Board Committees


TERMS OF REFERENCE

AUDIT COMMITTEE 

Membership

  • The committee shall comprise not less than three independent non-executive directors of the company
  • The board shall appoint one of the members as the chairman
  • The quorum for meetings shall be two members
  • At least one member of the audit committee shall have recent and relevant financial experience.

Attendance at meetings

Senior members of management, including but not limited to the group chief executive, the chief financial officer and the head of internal audit, will be expected to attend audit committee meetings at the invitation of the committee.

The audit committee shall meet separately with the external and internal auditors at least twice per year without members of executive management being present.

Frequency of meetings

Meetings will be held not less than four times per year.
Members of the committee, the external auditor and the internal auditor may request a non-scheduled meeting if they consider that one is necessary. The chairman of the audit committee will determine if such a meeting should be convened.

Authority

The audit committee is authorised by the board to:

  • investigate any activity within its terms of reference
  • seek any information that it requires from any employee of the company   
  • obtain outside legal or professional advice at the company’s expense.

Duties

The duties of the committee shall be:

  • Financial reporting

To review the actions and judgements of management in relation to the company’s financial statements, operating and financial reviews, interim reports, preliminary announcements and related formal statements before submission to and approval by the board, and before clearance by the auditors. Particular attention should be given to:

    • critical accounting policies and practices and any changes thereto
    • decisions requiring a significant element of judgement
    • the extent to which the financial statements are affected by unusual transactions in the year and how they are to be disclosed
    • the clarity of disclosures
    • significant adjustments resulting from the audit
    • the going concern assumption
    • compliance with accounting standards
    • compliance with stock exchange and other legal requirements
    • to consider other topics as defined by the board.
  • Internal control

To review the company’s procedures for detecting fraud and whistle blowing and ensure that arrangements are in place by which staff may, in confidence, raise concerns about possible improprieties in matters of financial reporting, financial control or any other matters.

To review management’s and the internal auditor’s reports on the effectiveness of the systems for internal financial control and financial reporting.

To monitor the integrity of the company’s internal financial controls.

To review the statement in the annual report and financial statements on the company’s internal controls.

  • Internal audit

To review the internal audit programme and ensure that the internal audit function is adequately resourced and has appropriate standing in the group.

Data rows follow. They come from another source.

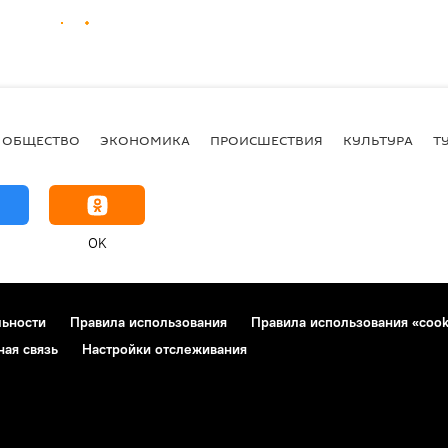
ОБЩЕСТВО
ЭКОНОМИКА
ПРОИСШЕСТВИЯ
КУЛЬТУРА
Т
OK
льности
Правила использования
Правила использования «cook
ная связь
Настройки отслеживания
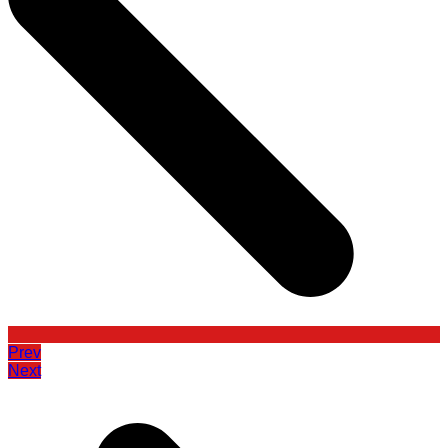
Prev
Next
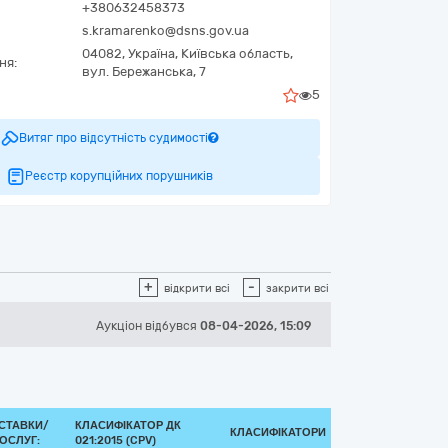
+380632458373
s.kramarenko@dsns.gov.ua
04082,
Україна
,
Київська область,
ня:
вул. Бережанська, 7
5
Витяг про відсутність судимості
Реєстр корупційних порушників
+
-
відкрити всі
закрити всі
Аукціон відбувся
08-04-2026, 15:09
СТАВКИ/
КЛАСИФІКАТОР ДК
КЛАСИФІКАТОРИ
ОСЛУГ:
021:2015 (CPV)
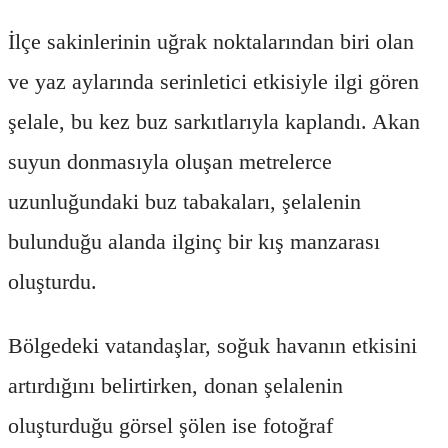
İlçe sakinlerinin uğrak noktalarından biri olan
ve yaz aylarında serinletici etkisiyle ilgi gören
şelale, bu kez buz sarkıtlarıyla kaplandı. Akan
suyun donmasıyla oluşan metrelerce
uzunluğundaki buz tabakaları, şelalenin
bulunduğu alanda ilginç bir kış manzarası
oluşturdu.
Bölgedeki vatandaşlar, soğuk havanın etkisini
artırdığını belirtirken, donan şelalenin
oluşturduğu görsel şölen ise fotoğraf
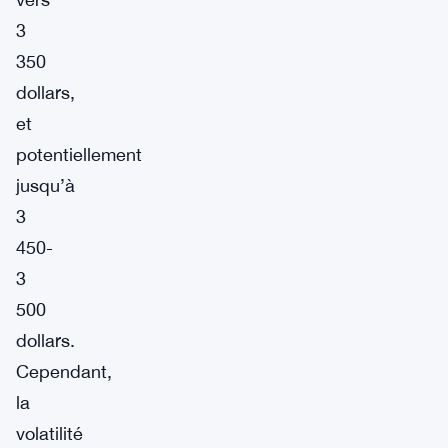
3
350
dollars,
et
potentiellement
jusqu’à
3
450-
3
500
dollars.
Cependant,
la
volatilité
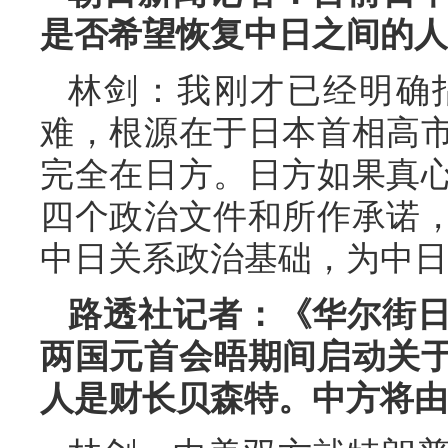
是否希望恢复中日之间的人
林剑：我刚才已经明确
难，根源在于日本首相高
完全在日方。日方如果真
四个政治文件和所作承诺
中日关系政治基础，为中日
路透社记者：《华尔街
两国元首会晤期间启动关
人是财长贝森特。中方将由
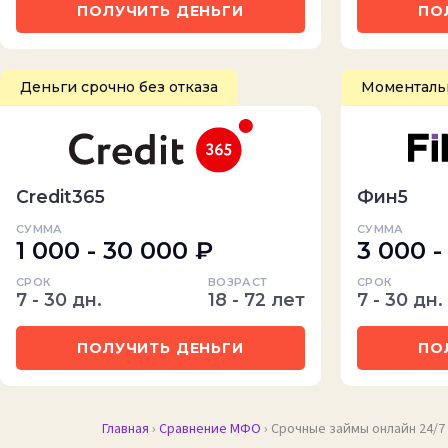
ПОЛУЧИТЬ ДЕНЬГИ
ПО
Деньги срочно без отказа
Моментальн
Credit365
Фин5
СУММА
СУММА
1 000 - 30 000 ₽
3 000 -
СРОК
ВОЗРАСТ
СРОК
7 - 30 дн.
18 - 72 лет
7 - 30 дн.
ПОЛУЧИТЬ ДЕНЬГИ
ПО
Главная
›
Сравнение МФО
› Срочные займы онлайн 24/7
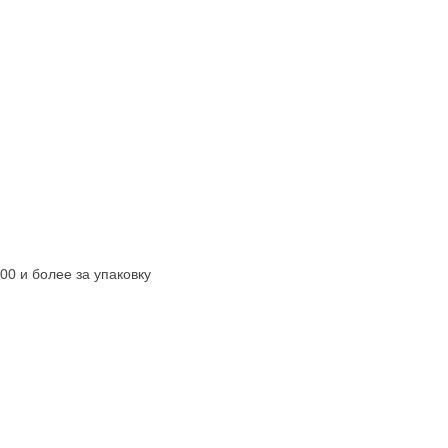
00 и более за упаковку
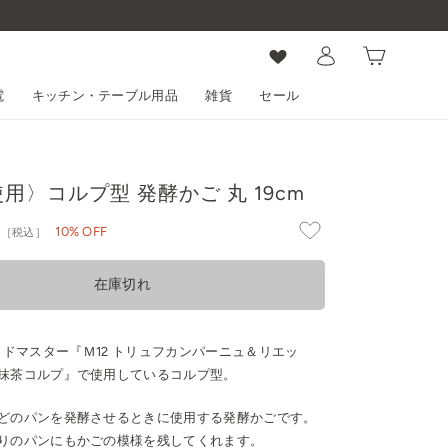
ログイン
カート
電
キッチン・テーブル用品
雑貨
セール
用〉コルプ型 発酵かご 丸 19cm
円
10% OFF
［税込］
在庫切れ
dioブレッドマスター『Ｍ12 トリュフカンパーニュ＆リエッ
抹茶コルプ』で使用しているコルプ型。
どのパンを発酵させるときに使用する発酵かごです。
りのパンにもかごの模様を残してくれます。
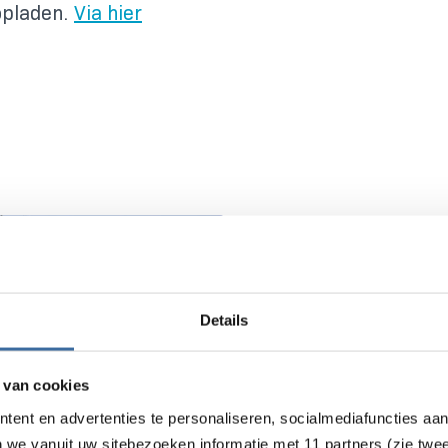
 opladen.
Via hier
De voordele
Een mobiele lader i
auto’s hebben name
Details
tussen de 2,3 en 7,
waarmee je tot 22 
 van cookies
laadvermogen heeft
tent en advertenties te personaliseren, socialmediafuncties aa
van kan maken. Daa
n we vanuit uw sitebezoeken informatie met 11 partners (zie twe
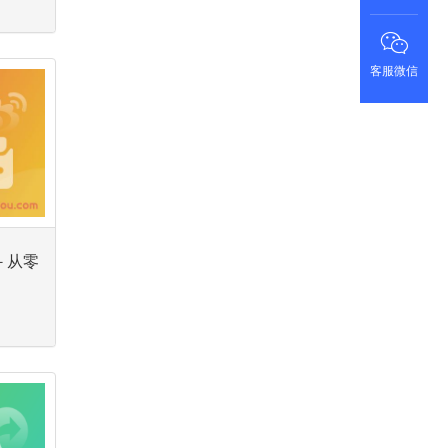
客服微信
战－从零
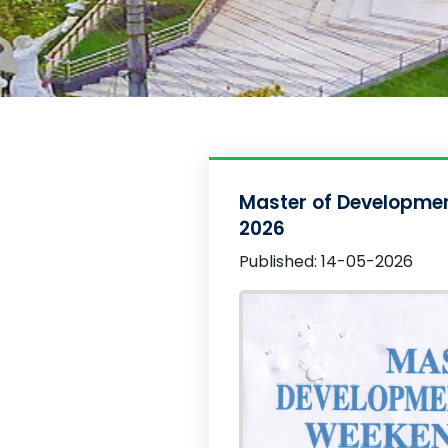
Master of Developme
2026
Published: 14-05-2026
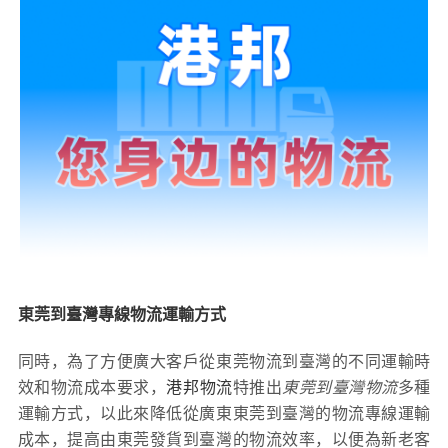
東莞到臺灣專線物流運輸方式
同時，為了方便廣大客戶從東莞物流到臺灣的不同運輸時
效和物流成本要求，
港邦物流
特推出
東莞到臺灣物流
多種
運輸方式，以此來降低從廣東東莞到臺灣的物流專線運輸
成本，提高由東莞發貨到臺灣的物流效率，以便為新老客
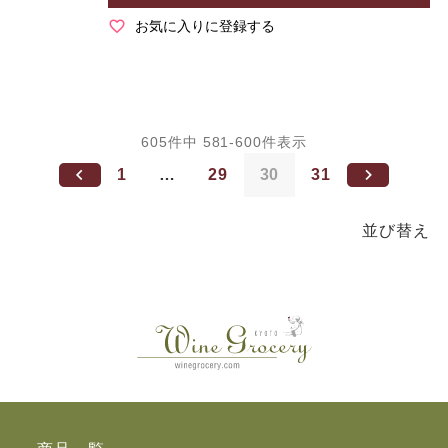
お気に入りに登録する
605
件中
581
-
600
件表示
1
…
29
30
31
並び替え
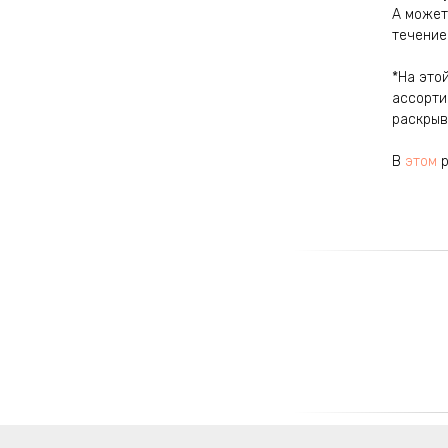
А может
течение 
*На это
ассорти
раскрыв
В
этом
р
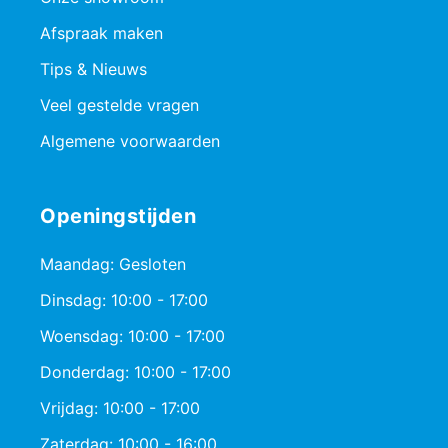
Afspraak maken
Tips & Nieuws
Veel gestelde vragen
Algemene voorwaarden
Openingstijden
Maandag: Gesloten
Dinsdag: 10:00 - 17:00
Woensdag: 10:00 - 17:00
Donderdag: 10:00 - 17:00
Vrijdag: 10:00 - 17:00
Zaterdag: 10:00 - 16:00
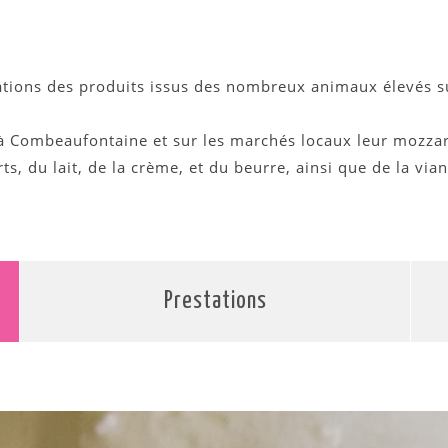
ations des produits issus des nombreux animaux élevés sur
à Combeaufontaine et sur les marchés locaux leur mozzare
, du lait, de la crème, et du beurre, ainsi que de la viand
Prestations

To ensure that the internal auditor has direct access to the board chairman and the audit committee and is accountable to the audit committee.

To receive reports on the results of the internal auditor’s work on a periodic basis.

To review and monitor management’s responsiveness to the internal auditors findings and recommendations.

To monitor and assess the role and effectiveness of the internal audit function in the overall context of the company’s risk management system, ensuring the alignment of the work done by internal audit with the group risks.

To appoint, dismiss and determine the remuneration of the head of internal audit.

  • External audit

To oversee the company’s relationship with the external auditor.

To consider and make recommendations on the appointment, reappointment and removal of the external auditor. Before recommending the appointment of the external auditor, the audit committee must satisfy itself of the independence of the auditor.

To approve the terms of engagement and the remuneration to be paid to the external auditor in respect of audit services provided.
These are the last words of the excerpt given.